> TASK OBJECTIVE
Exact output of all the records is required.

> AVAILABLE DATA
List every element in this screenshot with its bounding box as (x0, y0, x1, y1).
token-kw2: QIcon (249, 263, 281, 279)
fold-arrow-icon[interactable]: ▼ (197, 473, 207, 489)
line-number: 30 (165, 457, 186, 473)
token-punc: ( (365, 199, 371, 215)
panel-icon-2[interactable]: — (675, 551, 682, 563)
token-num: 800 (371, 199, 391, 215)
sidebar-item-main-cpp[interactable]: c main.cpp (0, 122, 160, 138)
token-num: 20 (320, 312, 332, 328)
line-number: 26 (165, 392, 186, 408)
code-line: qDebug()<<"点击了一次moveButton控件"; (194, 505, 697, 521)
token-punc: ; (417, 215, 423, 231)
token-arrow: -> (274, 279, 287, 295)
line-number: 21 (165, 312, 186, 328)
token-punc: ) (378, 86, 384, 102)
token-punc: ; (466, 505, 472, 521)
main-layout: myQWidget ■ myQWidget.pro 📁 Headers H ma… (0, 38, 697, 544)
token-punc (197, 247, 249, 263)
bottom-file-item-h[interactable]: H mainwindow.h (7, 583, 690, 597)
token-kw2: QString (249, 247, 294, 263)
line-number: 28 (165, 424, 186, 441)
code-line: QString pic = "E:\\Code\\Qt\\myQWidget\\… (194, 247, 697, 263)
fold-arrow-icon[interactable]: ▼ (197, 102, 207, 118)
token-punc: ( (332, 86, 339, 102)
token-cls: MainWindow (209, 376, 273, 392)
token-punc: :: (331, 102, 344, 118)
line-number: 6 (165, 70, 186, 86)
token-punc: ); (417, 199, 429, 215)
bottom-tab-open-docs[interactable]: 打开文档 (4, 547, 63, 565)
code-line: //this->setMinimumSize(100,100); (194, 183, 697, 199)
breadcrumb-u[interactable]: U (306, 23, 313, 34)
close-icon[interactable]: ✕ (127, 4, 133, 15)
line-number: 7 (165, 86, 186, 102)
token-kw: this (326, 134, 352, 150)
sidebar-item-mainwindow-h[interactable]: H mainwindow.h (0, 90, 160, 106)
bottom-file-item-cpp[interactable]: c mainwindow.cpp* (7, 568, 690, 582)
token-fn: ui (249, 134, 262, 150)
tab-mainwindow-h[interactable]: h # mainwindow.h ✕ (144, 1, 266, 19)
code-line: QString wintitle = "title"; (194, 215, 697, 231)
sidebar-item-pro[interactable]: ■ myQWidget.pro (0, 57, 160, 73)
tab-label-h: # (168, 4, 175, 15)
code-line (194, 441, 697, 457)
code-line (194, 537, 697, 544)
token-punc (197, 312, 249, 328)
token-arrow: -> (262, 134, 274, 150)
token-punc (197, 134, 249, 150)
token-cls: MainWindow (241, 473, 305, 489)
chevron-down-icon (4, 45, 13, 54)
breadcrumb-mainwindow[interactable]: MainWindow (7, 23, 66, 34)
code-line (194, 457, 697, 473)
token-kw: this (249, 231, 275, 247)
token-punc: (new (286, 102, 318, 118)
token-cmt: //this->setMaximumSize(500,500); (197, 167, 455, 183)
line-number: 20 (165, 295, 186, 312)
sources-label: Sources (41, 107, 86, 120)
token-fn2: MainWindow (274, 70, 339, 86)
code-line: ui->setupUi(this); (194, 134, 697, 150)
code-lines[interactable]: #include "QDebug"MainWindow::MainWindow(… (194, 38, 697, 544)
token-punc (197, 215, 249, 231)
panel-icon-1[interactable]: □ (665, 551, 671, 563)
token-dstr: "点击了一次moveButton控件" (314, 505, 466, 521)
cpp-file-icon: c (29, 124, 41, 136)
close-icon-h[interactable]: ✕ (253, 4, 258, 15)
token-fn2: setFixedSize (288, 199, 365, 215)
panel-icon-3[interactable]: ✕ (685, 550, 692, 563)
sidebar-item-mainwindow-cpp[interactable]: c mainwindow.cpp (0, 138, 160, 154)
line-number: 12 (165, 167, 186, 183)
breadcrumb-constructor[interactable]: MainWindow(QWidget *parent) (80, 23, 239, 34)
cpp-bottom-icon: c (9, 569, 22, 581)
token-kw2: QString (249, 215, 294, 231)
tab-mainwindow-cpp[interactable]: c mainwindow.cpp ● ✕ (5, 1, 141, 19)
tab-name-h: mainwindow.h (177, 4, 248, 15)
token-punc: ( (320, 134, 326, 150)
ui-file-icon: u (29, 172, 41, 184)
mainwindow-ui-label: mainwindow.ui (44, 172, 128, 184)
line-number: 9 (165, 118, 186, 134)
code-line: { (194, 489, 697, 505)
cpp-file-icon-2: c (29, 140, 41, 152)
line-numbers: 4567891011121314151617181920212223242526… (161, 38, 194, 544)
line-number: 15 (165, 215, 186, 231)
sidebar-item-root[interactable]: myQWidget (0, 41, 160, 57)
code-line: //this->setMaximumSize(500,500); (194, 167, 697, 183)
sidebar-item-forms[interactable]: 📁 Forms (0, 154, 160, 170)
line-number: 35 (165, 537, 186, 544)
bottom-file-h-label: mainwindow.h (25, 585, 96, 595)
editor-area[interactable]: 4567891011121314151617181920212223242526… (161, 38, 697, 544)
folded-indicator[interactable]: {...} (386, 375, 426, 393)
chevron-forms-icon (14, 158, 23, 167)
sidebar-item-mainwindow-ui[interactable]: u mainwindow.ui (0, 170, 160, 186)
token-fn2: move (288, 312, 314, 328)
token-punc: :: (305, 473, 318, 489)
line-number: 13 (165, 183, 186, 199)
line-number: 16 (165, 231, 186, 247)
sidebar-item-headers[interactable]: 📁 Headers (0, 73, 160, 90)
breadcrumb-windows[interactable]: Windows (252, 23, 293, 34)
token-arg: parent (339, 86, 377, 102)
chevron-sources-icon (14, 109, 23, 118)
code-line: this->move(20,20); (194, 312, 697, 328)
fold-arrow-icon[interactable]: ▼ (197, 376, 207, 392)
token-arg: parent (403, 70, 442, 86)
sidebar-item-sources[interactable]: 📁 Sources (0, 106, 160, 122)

> RESPONSE BELOW
List every element in this screenshot with its bounding box as (x0, y0, x1, y1).
token-kw2: QIcon (249, 263, 281, 279)
fold-arrow-icon[interactable]: ▼ (197, 473, 207, 489)
line-number: 30 (165, 457, 186, 473)
token-punc: ( (365, 199, 371, 215)
panel-icon-2[interactable]: — (675, 551, 682, 563)
token-num: 800 (371, 199, 391, 215)
sidebar-item-main-cpp[interactable]: c main.cpp (0, 122, 160, 138)
token-num: 20 (320, 312, 332, 328)
line-number: 26 (165, 392, 186, 408)
code-line: qDebug()<<"点击了一次moveButton控件"; (194, 505, 697, 521)
token-punc: ; (417, 215, 423, 231)
token-arrow: -> (274, 279, 287, 295)
line-number: 21 (165, 312, 186, 328)
token-punc: ) (378, 86, 384, 102)
token-punc: ; (466, 505, 472, 521)
main-layout: myQWidget ■ myQWidget.pro 📁 Headers H ma… (0, 38, 697, 544)
token-punc (197, 247, 249, 263)
bottom-file-item-h[interactable]: H mainwindow.h (7, 583, 690, 597)
token-kw2: QString (249, 247, 294, 263)
line-number: 28 (165, 424, 186, 441)
code-line: QString pic = "E:\\Code\\Qt\\myQWidget\\… (194, 247, 697, 263)
fold-arrow-icon[interactable]: ▼ (197, 102, 207, 118)
token-punc: ( (332, 86, 339, 102)
token-cls: MainWindow (209, 376, 273, 392)
token-punc: :: (331, 102, 344, 118)
line-number: 6 (165, 70, 186, 86)
token-punc: ); (417, 199, 429, 215)
bottom-tab-open-docs[interactable]: 打开文档 (4, 547, 63, 565)
code-line: //this->setMinimumSize(100,100); (194, 183, 697, 199)
breadcrumb-u[interactable]: U (306, 23, 313, 34)
close-icon[interactable]: ✕ (127, 4, 133, 15)
line-number: 7 (165, 86, 186, 102)
token-kw: this (326, 134, 352, 150)
sidebar-item-mainwindow-h[interactable]: H mainwindow.h (0, 90, 160, 106)
bottom-file-item-cpp[interactable]: c mainwindow.cpp* (7, 568, 690, 582)
token-fn: ui (249, 134, 262, 150)
tab-mainwindow-h[interactable]: h # mainwindow.h ✕ (144, 1, 266, 19)
code-line: QString wintitle = "title"; (194, 215, 697, 231)
sidebar-item-pro[interactable]: ■ myQWidget.pro (0, 57, 160, 73)
tab-label-h: # (168, 4, 175, 15)
code-line (194, 441, 697, 457)
code-line (194, 537, 697, 544)
token-punc (197, 312, 249, 328)
token-arrow: -> (262, 134, 274, 150)
token-punc (197, 134, 249, 150)
token-cls: MainWindow (241, 473, 305, 489)
chevron-down-icon (4, 45, 13, 54)
breadcrumb-mainwindow[interactable]: MainWindow (7, 23, 66, 34)
code-line (194, 457, 697, 473)
token-kw: this (249, 231, 275, 247)
token-punc: (new (286, 102, 318, 118)
token-cmt: //this->setMaximumSize(500,500); (197, 167, 455, 183)
line-number: 20 (165, 295, 186, 312)
sources-label: Sources (41, 107, 86, 120)
token-fn2: MainWindow (274, 70, 339, 86)
code-line: ui->setupUi(this); (194, 134, 697, 150)
code-lines[interactable]: #include "QDebug"MainWindow::MainWindow(… (194, 38, 697, 544)
token-punc (197, 215, 249, 231)
panel-icon-1[interactable]: □ (665, 551, 671, 563)
token-dstr: "点击了一次moveButton控件" (314, 505, 466, 521)
cpp-file-icon: c (29, 124, 41, 136)
close-icon-h[interactable]: ✕ (253, 4, 258, 15)
token-fn2: setFixedSize (288, 199, 365, 215)
panel-icon-3[interactable]: ✕ (685, 550, 692, 563)
sidebar-item-mainwindow-cpp[interactable]: c mainwindow.cpp (0, 138, 160, 154)
line-number: 12 (165, 167, 186, 183)
breadcrumb-constructor[interactable]: MainWindow(QWidget *parent) (80, 23, 239, 34)
cpp-bottom-icon: c (9, 569, 22, 581)
token-kw2: QString (249, 215, 294, 231)
tab-mainwindow-cpp[interactable]: c mainwindow.cpp ● ✕ (5, 1, 141, 19)
tab-name-h: mainwindow.h (177, 4, 248, 15)
token-punc: ( (320, 134, 326, 150)
ui-file-icon: u (29, 172, 41, 184)
mainwindow-ui-label: mainwindow.ui (44, 172, 128, 184)
line-number: 9 (165, 118, 186, 134)
code-line: { (194, 489, 697, 505)
cpp-file-icon-2: c (29, 140, 41, 152)
line-numbers: 4567891011121314151617181920212223242526… (161, 38, 194, 544)
line-number: 15 (165, 215, 186, 231)
sidebar-item-root[interactable]: myQWidget (0, 41, 160, 57)
code-line: //this->setMaximumSize(500,500); (194, 167, 697, 183)
sidebar-item-forms[interactable]: 📁 Forms (0, 154, 160, 170)
line-number: 35 (165, 537, 186, 544)
bottom-file-h-label: mainwindow.h (25, 585, 96, 595)
editor-area[interactable]: 4567891011121314151617181920212223242526… (161, 38, 697, 544)
folded-indicator[interactable]: {...} (386, 375, 426, 393)
chevron-forms-icon (14, 158, 23, 167)
sidebar-item-mainwindow-ui[interactable]: u mainwindow.ui (0, 170, 160, 186)
token-fn2: move (288, 312, 314, 328)
token-punc: :: (305, 473, 318, 489)
line-number: 13 (165, 183, 186, 199)
line-number: 16 (165, 231, 186, 247)
sidebar-item-headers[interactable]: 📁 Headers (0, 73, 160, 90)
breadcrumb-windows[interactable]: Windows (252, 23, 293, 34)
token-arg: parent (339, 86, 377, 102)
chevron-sources-icon (14, 109, 23, 118)
code-line: this->move(20,20); (194, 312, 697, 328)
fold-arrow-icon[interactable]: ▼ (197, 376, 207, 392)
token-arg: parent (403, 70, 442, 86)
sidebar-item-sources[interactable]: 📁 Sources (0, 106, 160, 122)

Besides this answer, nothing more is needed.